(Activity) Find the lines holding the string "chamada" in the data, then copy all of them.

Dataset records:
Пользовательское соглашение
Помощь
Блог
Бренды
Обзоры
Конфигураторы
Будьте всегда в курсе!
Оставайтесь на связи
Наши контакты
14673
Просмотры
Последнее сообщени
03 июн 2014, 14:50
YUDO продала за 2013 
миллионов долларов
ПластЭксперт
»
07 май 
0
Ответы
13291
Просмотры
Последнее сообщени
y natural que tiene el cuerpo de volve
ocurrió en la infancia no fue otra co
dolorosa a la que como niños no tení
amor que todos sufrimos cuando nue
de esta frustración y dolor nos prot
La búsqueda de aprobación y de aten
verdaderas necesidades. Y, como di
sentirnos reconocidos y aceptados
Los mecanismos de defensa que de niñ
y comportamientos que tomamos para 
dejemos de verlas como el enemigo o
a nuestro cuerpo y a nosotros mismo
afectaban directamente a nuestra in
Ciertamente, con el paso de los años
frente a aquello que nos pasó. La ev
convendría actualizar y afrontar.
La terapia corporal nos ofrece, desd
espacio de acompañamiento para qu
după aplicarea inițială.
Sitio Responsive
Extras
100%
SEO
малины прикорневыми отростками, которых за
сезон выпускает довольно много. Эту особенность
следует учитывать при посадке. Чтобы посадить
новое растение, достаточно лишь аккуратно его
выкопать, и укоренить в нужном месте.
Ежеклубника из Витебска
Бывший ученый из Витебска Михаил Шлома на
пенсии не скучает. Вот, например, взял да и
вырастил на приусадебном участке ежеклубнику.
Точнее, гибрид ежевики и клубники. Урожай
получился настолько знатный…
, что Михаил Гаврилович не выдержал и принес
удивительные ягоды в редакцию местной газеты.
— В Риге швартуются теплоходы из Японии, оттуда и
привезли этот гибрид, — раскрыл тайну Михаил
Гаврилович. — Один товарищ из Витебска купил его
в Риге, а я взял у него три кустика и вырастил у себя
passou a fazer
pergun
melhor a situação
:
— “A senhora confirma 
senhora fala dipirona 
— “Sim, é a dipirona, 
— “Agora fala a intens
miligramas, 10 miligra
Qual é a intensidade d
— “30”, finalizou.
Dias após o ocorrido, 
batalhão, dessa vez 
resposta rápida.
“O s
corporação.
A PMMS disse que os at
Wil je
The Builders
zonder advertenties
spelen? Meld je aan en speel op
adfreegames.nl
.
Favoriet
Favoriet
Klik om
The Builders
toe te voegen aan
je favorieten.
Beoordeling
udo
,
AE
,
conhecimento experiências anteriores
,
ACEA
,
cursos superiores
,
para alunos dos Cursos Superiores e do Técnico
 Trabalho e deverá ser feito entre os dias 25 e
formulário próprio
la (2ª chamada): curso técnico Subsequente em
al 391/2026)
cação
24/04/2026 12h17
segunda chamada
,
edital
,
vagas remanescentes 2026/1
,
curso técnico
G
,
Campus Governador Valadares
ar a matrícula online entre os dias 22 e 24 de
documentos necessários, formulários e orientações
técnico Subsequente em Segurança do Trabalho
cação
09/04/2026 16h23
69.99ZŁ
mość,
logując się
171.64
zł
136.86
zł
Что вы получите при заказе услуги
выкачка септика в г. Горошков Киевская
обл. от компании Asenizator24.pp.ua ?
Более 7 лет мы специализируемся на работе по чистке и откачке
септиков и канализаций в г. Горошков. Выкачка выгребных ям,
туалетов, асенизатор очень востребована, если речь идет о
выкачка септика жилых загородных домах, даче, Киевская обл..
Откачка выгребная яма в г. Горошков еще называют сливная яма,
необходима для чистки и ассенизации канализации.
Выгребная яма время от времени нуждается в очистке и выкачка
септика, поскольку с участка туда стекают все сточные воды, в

--

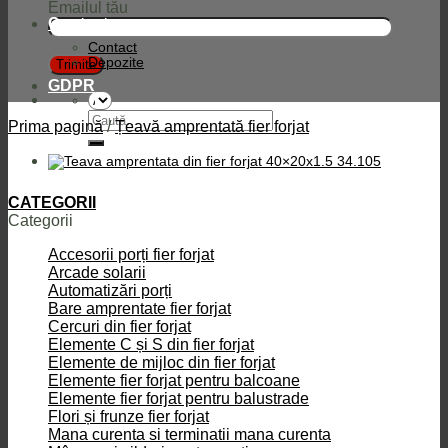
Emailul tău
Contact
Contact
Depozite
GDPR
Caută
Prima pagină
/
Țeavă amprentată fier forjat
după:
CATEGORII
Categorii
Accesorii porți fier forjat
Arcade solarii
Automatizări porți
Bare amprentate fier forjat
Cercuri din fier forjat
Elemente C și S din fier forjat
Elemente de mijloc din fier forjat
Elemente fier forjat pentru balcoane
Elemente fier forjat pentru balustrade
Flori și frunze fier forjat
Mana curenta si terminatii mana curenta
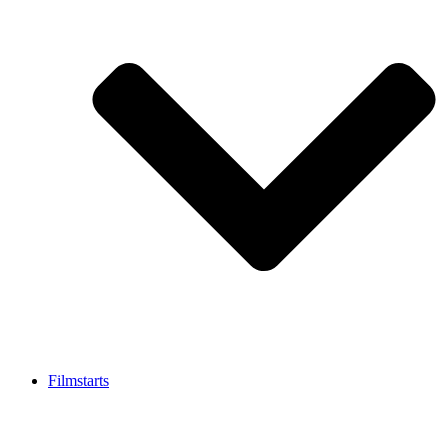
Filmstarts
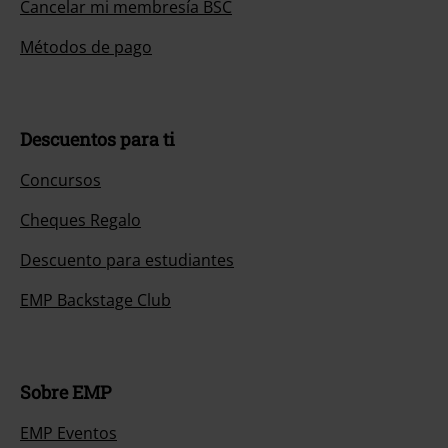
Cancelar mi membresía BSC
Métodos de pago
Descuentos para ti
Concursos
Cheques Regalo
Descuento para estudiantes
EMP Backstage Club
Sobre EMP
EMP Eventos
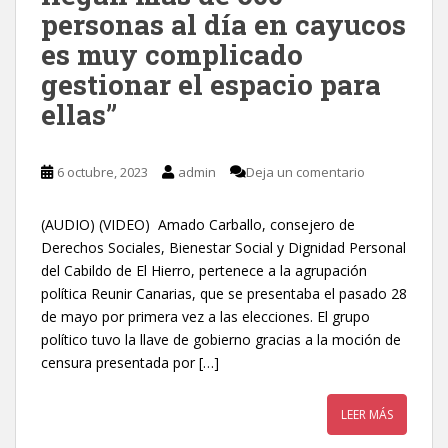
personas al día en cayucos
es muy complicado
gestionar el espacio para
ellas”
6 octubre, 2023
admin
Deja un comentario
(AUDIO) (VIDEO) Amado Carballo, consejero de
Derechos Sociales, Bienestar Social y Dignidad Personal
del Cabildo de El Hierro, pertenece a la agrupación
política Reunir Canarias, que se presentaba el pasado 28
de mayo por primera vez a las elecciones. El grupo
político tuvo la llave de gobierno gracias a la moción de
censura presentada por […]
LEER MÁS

==

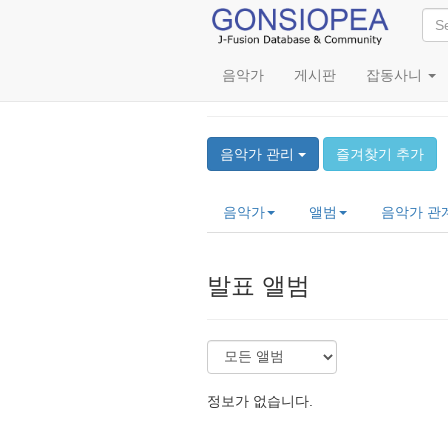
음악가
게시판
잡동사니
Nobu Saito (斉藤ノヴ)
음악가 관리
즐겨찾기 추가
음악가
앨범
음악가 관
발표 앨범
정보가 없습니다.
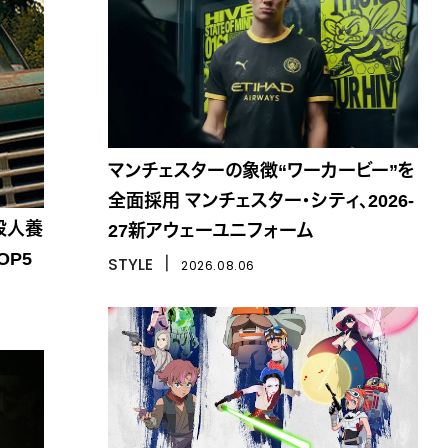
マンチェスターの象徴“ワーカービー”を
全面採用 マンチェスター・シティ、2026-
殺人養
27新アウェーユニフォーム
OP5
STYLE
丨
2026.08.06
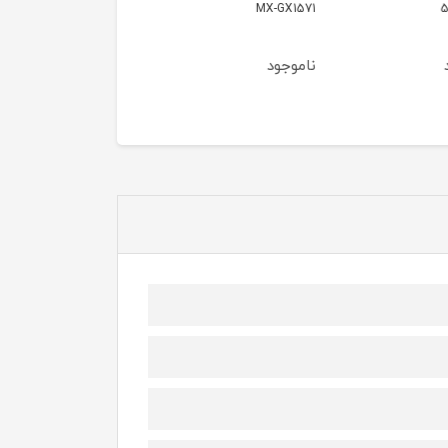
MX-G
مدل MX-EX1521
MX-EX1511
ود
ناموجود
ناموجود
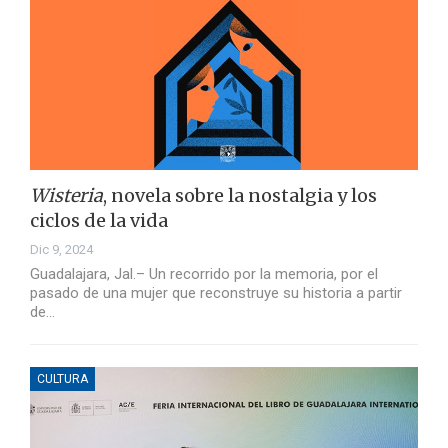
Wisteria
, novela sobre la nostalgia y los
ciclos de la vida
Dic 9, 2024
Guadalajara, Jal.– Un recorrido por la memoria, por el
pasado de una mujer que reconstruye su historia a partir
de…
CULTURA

(Response area)
la (2ª chamada): curso técnico Subsequente em
segunda chamada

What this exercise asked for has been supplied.